Revisiting Random Encounters

Prototyping Dialogue with Google Textual content-to-Speech

Posted on

For a narrative-driven sport like Arctic Awakening, it’s truly very important for our workforce at GoldFire Studios to quickly get a extremely really feel for the transfer and pacing of a scene. We do this some time sooner than we really head into the recording studio with our voice actors, so we wish some kind of placeholder to fill in for the precise recorded dialogue.

Builders have quite a lot of selections for placeholder dialogue, along with timed subtitles and scratch audio recorded by programmers (the aural equal of “programmer art work”). We tried every of these early on in development sooner than deciding on a workflow using Google Cloud Speech, which has proved a significant time saver and given good outcomes. Greater nonetheless, our use case has match all through the product’s free tier.

The Textual content-to-Speech product is a Cloud API which delivers passable-sounding voice clips from the textual content material strings you current. You presumably can go completely different selections along with the content material materials itself, specifying a language, one amongst quite a lot of presets for the character of the voice, and a gender. The language code permits for numerous accents as successfully, for instance American, British, Indian or Australian English.

We already had a database with the knowledge we might have preferred to get started (the highway itself and the character who acknowledged it), so plugging that into Google’s API was comparatively quick and painless.

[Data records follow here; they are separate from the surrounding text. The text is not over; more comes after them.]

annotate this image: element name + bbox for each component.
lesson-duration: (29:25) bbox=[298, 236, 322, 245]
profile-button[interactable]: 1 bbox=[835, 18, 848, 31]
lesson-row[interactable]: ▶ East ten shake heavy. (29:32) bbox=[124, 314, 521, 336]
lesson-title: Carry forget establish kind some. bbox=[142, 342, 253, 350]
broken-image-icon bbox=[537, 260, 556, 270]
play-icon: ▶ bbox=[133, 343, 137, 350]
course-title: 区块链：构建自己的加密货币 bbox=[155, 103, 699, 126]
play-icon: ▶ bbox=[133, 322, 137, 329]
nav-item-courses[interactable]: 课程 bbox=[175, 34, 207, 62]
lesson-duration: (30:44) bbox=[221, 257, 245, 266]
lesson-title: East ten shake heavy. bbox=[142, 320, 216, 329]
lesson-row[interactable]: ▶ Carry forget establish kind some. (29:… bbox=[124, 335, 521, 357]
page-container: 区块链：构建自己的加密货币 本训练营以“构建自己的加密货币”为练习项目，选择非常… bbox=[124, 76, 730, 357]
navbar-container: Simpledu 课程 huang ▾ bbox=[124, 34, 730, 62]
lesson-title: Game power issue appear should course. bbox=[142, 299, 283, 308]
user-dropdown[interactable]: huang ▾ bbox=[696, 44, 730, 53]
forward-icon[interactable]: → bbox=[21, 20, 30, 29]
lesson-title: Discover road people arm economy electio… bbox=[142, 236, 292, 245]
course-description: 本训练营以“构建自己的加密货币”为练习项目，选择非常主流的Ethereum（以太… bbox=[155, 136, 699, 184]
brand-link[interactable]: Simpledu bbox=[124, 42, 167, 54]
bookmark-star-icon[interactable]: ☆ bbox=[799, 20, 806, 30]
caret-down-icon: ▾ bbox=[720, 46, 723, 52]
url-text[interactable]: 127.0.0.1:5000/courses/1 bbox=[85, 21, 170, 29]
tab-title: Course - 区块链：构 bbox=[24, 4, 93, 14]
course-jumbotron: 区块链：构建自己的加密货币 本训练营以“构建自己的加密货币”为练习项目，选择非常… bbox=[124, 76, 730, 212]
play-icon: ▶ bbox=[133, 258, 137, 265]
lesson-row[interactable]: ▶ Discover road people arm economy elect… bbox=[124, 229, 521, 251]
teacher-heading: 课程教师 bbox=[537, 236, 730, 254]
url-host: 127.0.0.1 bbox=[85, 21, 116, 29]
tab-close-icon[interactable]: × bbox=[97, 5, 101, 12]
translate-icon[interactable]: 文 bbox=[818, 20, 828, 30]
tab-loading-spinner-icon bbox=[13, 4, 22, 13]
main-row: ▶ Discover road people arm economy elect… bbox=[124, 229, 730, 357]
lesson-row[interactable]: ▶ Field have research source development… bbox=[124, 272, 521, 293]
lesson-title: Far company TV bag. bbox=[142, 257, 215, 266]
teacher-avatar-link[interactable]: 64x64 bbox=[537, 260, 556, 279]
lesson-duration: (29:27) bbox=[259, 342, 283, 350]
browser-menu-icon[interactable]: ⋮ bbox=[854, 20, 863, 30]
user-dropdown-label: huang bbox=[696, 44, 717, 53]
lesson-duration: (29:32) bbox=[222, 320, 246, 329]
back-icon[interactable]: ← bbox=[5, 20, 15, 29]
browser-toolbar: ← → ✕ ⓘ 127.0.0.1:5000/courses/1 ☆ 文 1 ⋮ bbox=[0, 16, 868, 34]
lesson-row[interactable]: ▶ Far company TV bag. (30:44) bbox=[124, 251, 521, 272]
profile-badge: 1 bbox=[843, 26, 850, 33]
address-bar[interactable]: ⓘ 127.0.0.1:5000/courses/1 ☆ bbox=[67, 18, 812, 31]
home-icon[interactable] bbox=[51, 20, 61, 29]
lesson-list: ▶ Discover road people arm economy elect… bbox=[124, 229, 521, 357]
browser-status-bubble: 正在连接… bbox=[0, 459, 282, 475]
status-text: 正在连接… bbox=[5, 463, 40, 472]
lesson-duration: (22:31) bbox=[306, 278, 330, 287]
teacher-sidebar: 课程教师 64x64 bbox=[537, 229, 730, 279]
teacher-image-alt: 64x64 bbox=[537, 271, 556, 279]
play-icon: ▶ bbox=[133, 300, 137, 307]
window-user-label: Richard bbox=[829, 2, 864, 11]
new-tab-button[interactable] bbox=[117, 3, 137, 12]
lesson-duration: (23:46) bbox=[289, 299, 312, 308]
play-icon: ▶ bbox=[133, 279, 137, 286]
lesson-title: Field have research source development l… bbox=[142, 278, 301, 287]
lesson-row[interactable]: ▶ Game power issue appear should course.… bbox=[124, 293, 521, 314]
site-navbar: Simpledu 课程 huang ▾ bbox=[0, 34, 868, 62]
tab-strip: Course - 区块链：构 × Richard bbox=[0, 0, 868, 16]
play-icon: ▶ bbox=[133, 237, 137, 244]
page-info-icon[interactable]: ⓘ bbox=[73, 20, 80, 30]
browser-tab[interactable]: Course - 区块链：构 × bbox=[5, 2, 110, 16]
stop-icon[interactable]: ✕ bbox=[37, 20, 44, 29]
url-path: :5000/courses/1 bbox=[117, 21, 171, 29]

This can be a snippet of code from our dialogue administration platform, StoryDB (which I’ll converse additional about in a later submit), which is just a simple Node.js web server:

// Configuration for which voice goes with which character.
// Guidelines of voices on the market proper right here:
const voices = {
  Alfie: {languageCode: 'en-US', establish: 'en-US-Customary-I', gender: 'MALE'},
  Kai: {languageCode: 'en-US', establish: 'en-US-Wavenet-B', gender: 'MALE'},
  Donovan: {languageCode: 'en-US', establish: 'en-US-Wavenet-J', gender: 'MALE'},
  ATC: {languageCode: 'en-US', establish: 'en-US-Customary-G', gender: 'FEMALE'},
  default: {languageCode: 'en-US', establish: 'en-US-Wavenet-F', gender: 'FEMALE'},

  .then(() => fs.ensures.mkdir(`static/clips/${projectId}`, {recursive: true}))
  .then(() => getLines(ids))
  .then(async(ls) => {
    const generateLine = async(l) => {
      const enter = {textual content material: l.caption};
      const voice = voices[l.character] || voices.default;
      const audioConfig = {audioEncoding: 'LINEAR16', speakingRate: 1.25};

      // Perform the text-to-speech request and write the audio content material materials to file.
      const [response] = await textToSpeechClient.synthesizeSpeech({enter, voice, audioConfig});
      const writeFile = util.promisify(fs.writeFile);
      await writeFile(`static/clips/${projectId}/${}.wav`, response.audioContent, 'binary');

    await Promise.allSettled(;


And here’s a sample of what is going to get generated:

From there, we leap into our sport engine (Unity on this case, nonetheless this might work with any engine) and run a script which automates importing the highway metadata and the audio clips from an API endpoint we organize. At the moment, the clips and subtitles are ready to be used in a scene! As quickly because the exact traces are recorded by voice actors, we merely swap out the recordsdata and re-import, with the traces already utilized in-game.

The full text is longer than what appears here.